O que você acha que mudou no seu processo de escrita ao longo dos anos? O que você diria a si mesmo se pudesse voltar à escrita de seus primeiros textos?
Hoje, procuro escrever evitando ser explícito e violento, mas mantendo a ironia, os devaneios, a amargura e o pessimismo, típicos do meu texto. Procuro ser mais cuidadoso com as palavras sem perder a voz, sem perder o estilo. Quando eu era mais jovem, eu escrevia sobre sexo, violência e até escatologia de uma forma extremamente irresponsável (Ou livre, se preferir). Hoje, não sei se escreveria meus dois primeiros livros do mesmo jeito.
Que projeto você gostaria de fazer, mas ainda não começou? Que livro você gostaria de ler e ele ainda não existe?
Eu tenho um projeto de um livro de contos (Que chegou a virar um romance) e agora voltou a ser um livro de contos que se chama “Pântano Pandemônio”, se trata de um retrato da minha vida desde a vida passada até o pós suicídio. O livro que eu gostaria de ler que ainda não existe, é o meu romance inédito “Igor na Chuva”. É meu melhor livro, é onde consigo articular todos os meus talentos. Me dói no coração vê-lo na gaveta.
Ao dar início a um novo projeto, você planeja tudo antes ou apenas deixa fluir? Qual o mais difícil, escrever a primeira ou a última frase?
Como planejar algo se simplesmente um personagem toma conta de você, da sua alma, do seu espírito, e não te deixa para de pensar nele? A Corvo, aquela melancólica garota de olhos azuis ficou dentro de mim por mais de um ano, como eu poderia ter planejado isso? O mesmo se passou agora no livro novo “Igor na Chuva”. Seu Igor meu Alter-ego, eu apenas o vivia sem ter a menor noção do que me aconteceria, só vinha tomar conhecimento toda vez que me sentava para escrever.

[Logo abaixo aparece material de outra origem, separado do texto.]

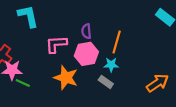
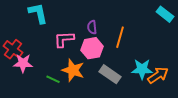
cyan star: (111, 65) -> (142, 69), moved, size x1.5
gray rectangle: (106, 82) -> (110, 74), size x1.5
green line: (23, 83) -> (53, 79), moved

Não acredito e nunca acreditei em literatura “planejada”, “pesquisada”. Acredito que o verdadeiro autor de literatura sofre um processo de possessão no processo de criação.
Como você organiza sua semana de trabalho? Você prefere ter vários projetos acontecendo ao mesmo tempo?
Não há como concatenar os períodos em que os fluxos te chamam com o tempo. Sim, é possível ter mais de um projeto acontecendo. Eu por exemplo tenho mais dois originais na gaveta.
O que motiva você como escritor? Você lembra do momento em que decidiu se dedicar à escrita?
O que motiva são meus poucos e bons leitores que sempre estão me motivando. Comecei a escrever literatura quando desisti de escrever letras de canções de rock.
Que dificuldades você encontrou para desenvolver um estilo próprio? Algum autor influenciou você mais do que outros?
Ou você é ou você não é. ou você tem talento ou não tem. Ou você é foda ou não é. não se aprende na escola, não se aprende a escrever em oficina. Os autores que mais me influenciaram foram Marcelino Freire, Sylvia Plath e Kathleen Hanna.
Você poderia recomendar três livros aos seus leitores, destacando o que mais gosta em cada um deles?
“My life with Evan Dando popstar” de Kathleen Hanna (Pelo clima tragico-cômico). “Balé Ralé” de Marcelino Freire (Esse livro me fez querer escrever prosa). “Ariel” de Sylvia Plath (A morte é um assunto que falo muito, assim como esse livro).